I well remember the day, about four years ago, when the H.M.V. recording van rolled up to” the Trocadero, Liverpool, to make my first tests on the small 6-unit Wurlitzer there. Recording has made vast strides since then, but those early efforts still sound very fresh and sweet, and the “Cuckoo Waltz” I believe is still one of the best sellers. The recording van, which you see in the accompanying photograph, is a completely self-contained recording studio, and is valued at about £10,000. It weighs 7 tons, contains two recording machines, loudspeaker, and a vast amount of very delicate apparatus.
It is connected by land-line to the microphone, which is slung in front of the organ shutters, a loudspeaker stands near the console, also a signal light which is illuminated while recording is in progress, and the recorders are in telephonic communication with the organ console. There is a good deal of preliminary work to be done before the van arrives, as each title has to be carefully timed and suitably arranged for recording. As soon as everything is ready, we proceed to make a test record, which is played back through the loudspeaker. This gives both recorders and performer some idea of what the finished article will be like. Probably a particular stop or combination of stops appears dangerous to the recorders, and after making the necessary adjustments, we go all out on a master record. The wax on which the original sound trace is cut is 1 inch thick, and rotates horizontally on a heavy turntable, a ” stylus ” cutting the trace of the sound waves, as it is fed towards the centre of the disc. The ” play-back ” of the test record, to which I previously referred, is performed by means of a special electrical pick-up, the wax being too soft to take an ordinary pick-up needle. This wax of course is then Useless, but as soon as a ” master ” has been made, it is at once numbered and carefully packed off to Hayes, where it goes through the various stages of development until he finished record appears.

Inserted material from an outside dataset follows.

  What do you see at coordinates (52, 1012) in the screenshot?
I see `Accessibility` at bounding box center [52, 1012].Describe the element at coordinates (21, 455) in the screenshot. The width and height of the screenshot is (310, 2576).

A recording session can be very nerve-racking on occasion – sometimes everything goes smoothly (on one occasion we made ten records in two mornings), but sometimes everything goes wrong, and one has to play the same title over and over for hours on end, until one never wants to hear the wretched tune again. I am fortunate at Chester in being able to record in the mornings, but I remember two sessions at the New Victoria, London, when we were at it from 11.30 p.m. until 5.30 a.m. The small hours of the morning are not exactly ideal for a soulful rendering of “Love’s Old Sweet Song,” and I must have almost fallen asleep on the second “master,” as the recorders rang through to enquire (verv politely) ” why the —- I had gone an inch over the edge.”

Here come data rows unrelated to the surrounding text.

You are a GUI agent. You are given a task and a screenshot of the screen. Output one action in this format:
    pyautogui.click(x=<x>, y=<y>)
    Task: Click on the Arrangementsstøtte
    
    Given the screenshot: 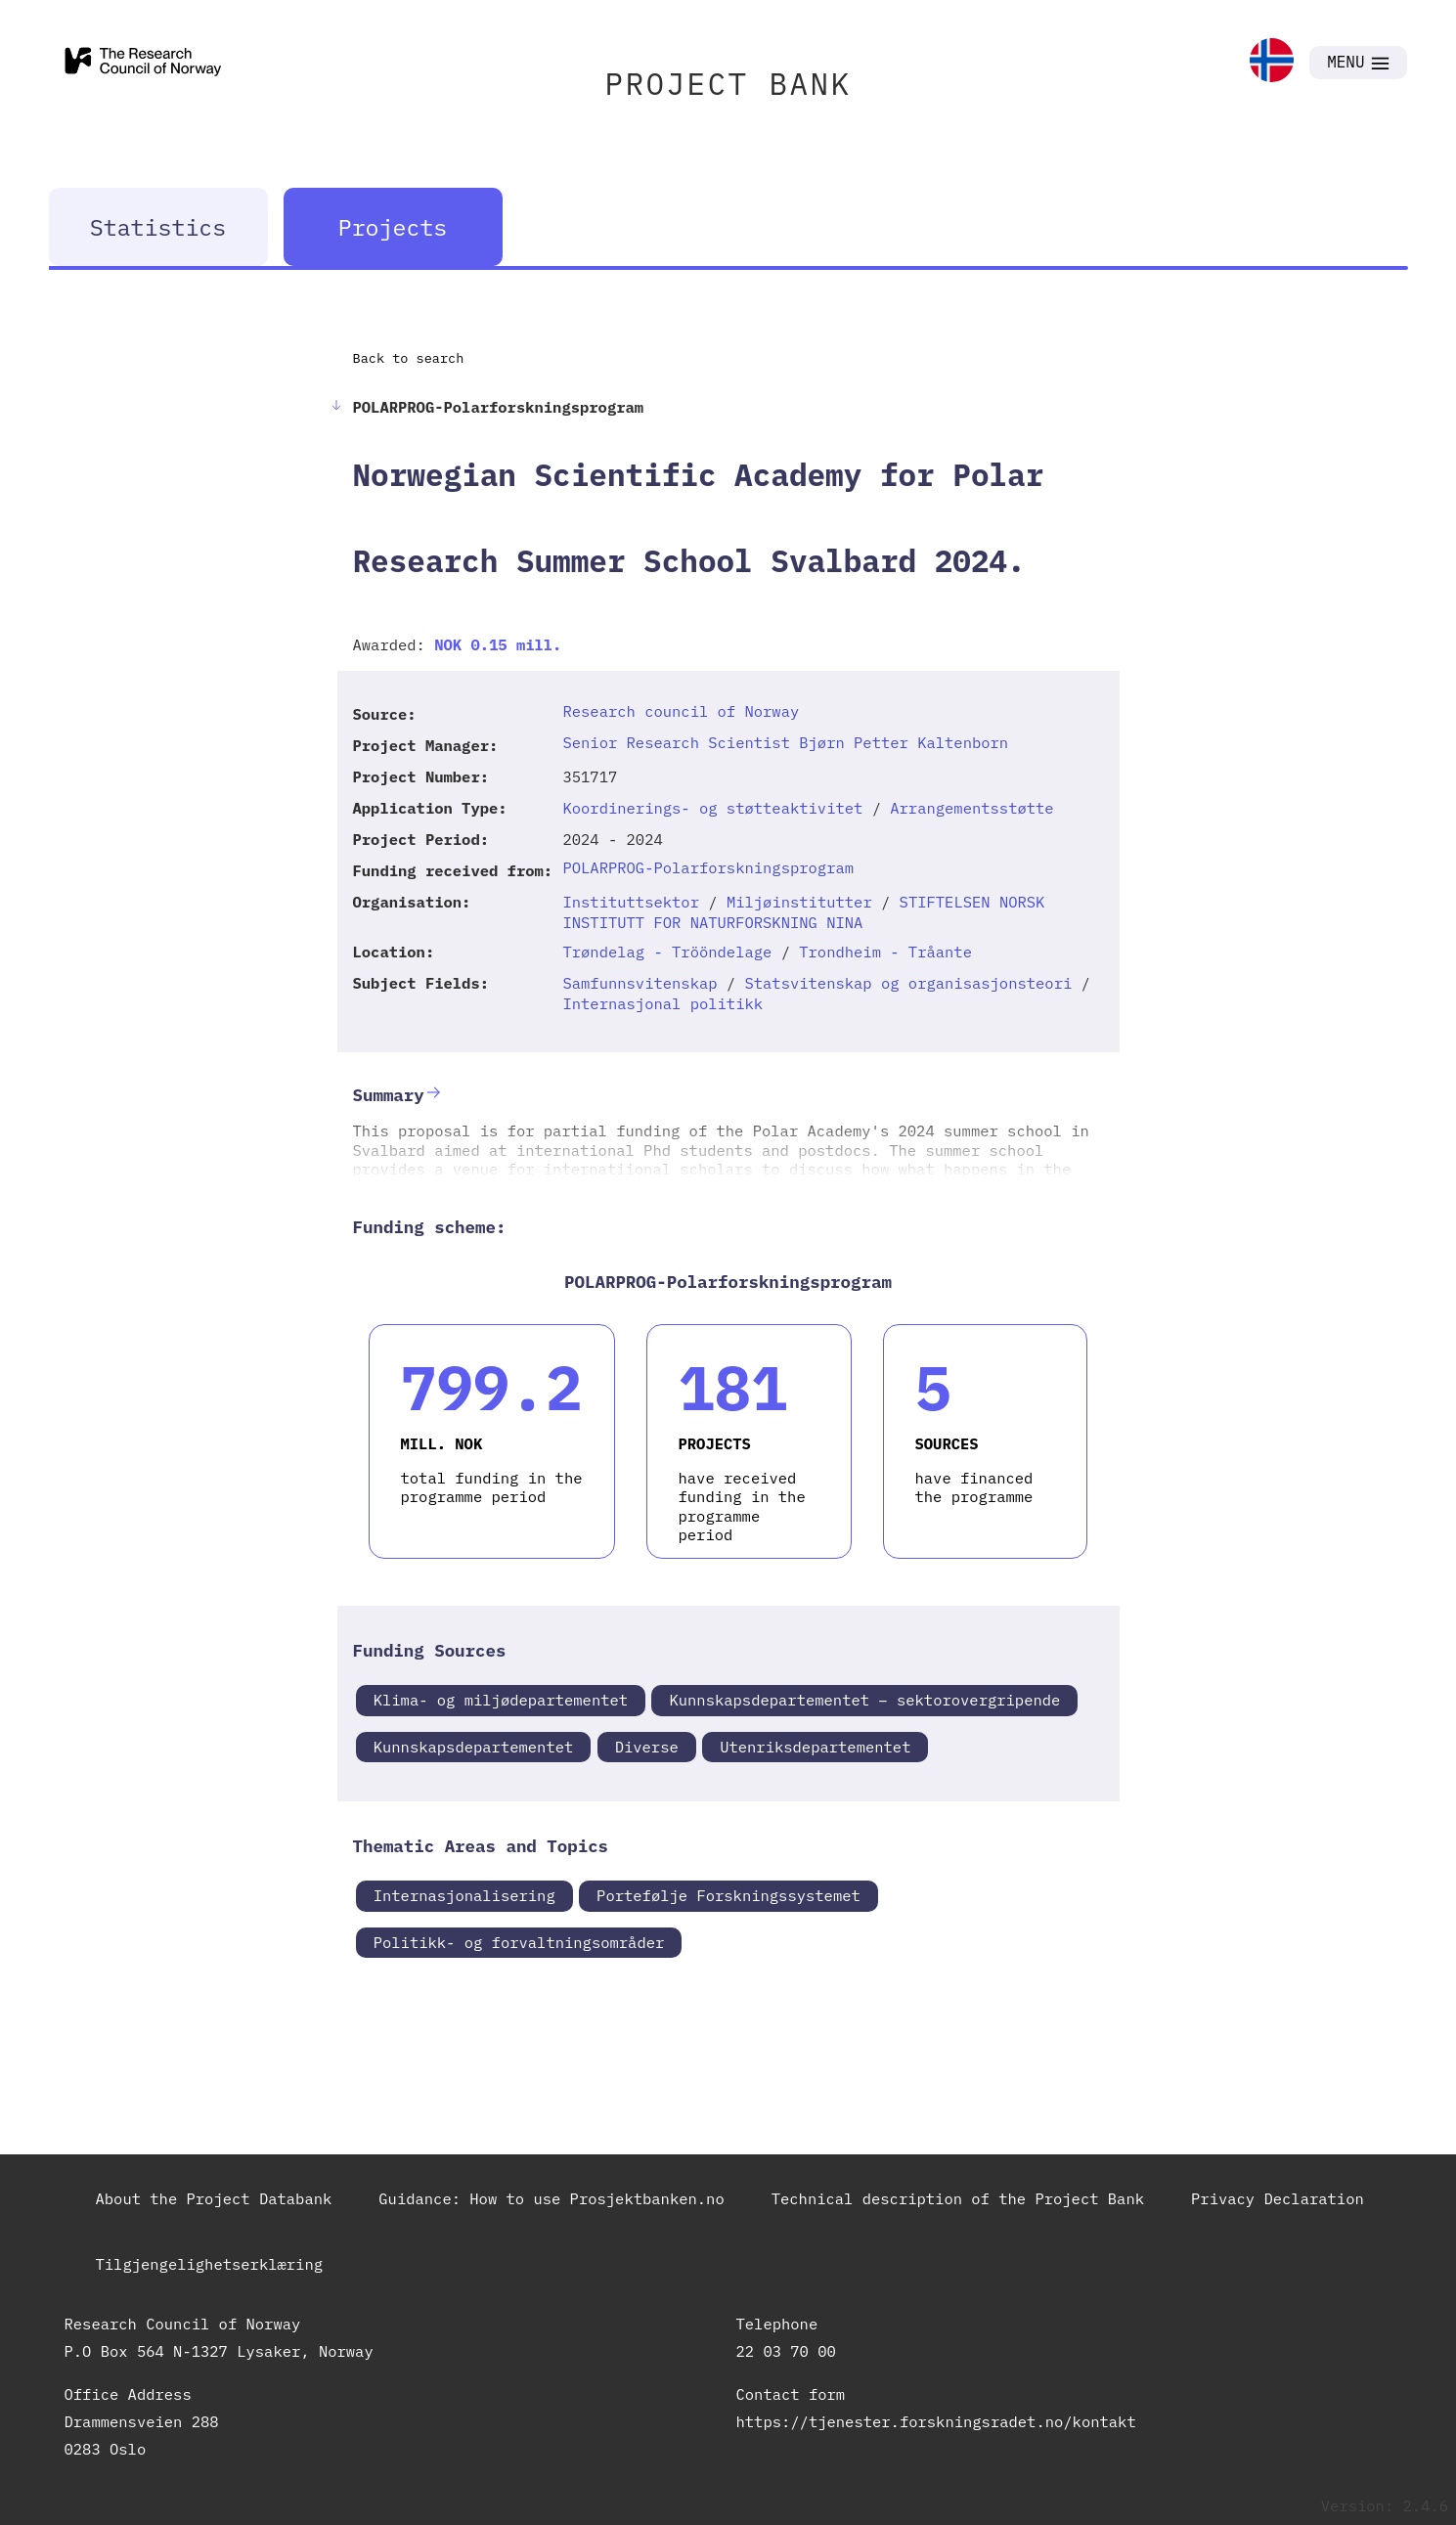 What is the action you would take?
    pyautogui.click(x=971, y=808)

The Chester organ is ideal for recording purposes, the two chambers being situated over the proscenium arch, and judging by the letters I have received from organ enthusiasts since broadcasting began, it apparently comes “over the air” just as effectively. One of our most interesting experiments here was when we persuaded patrons to remain after the show and try their voices in community singing with organ accompaniment. A test record was made and played back to the audience, and how they sang on the subsequent “master”! The chief difficulty was to restrain them from singing in the non-vocal items. Every organist has some amusing experience which sticks in his memory , and I can distinctly remember an occasion here at Chester when I played a little trick on the audience with one of my records. The record was synchronised through the talkie loudspeakers with my playing, and at an agreed signal, a complete “black-out” enabled me to disappear behind the console. When the spotlight was flashed on the empty console, with the record playing, we managed to have the audience suitably mystified, but what I didn’t bargain for was to overhear the remark (from the “ninepennies”), on my return to the console, “Didn’t I tell you he never really plays that —- organ!” Which goes to show how very careful we organists have to be in these mechanical days.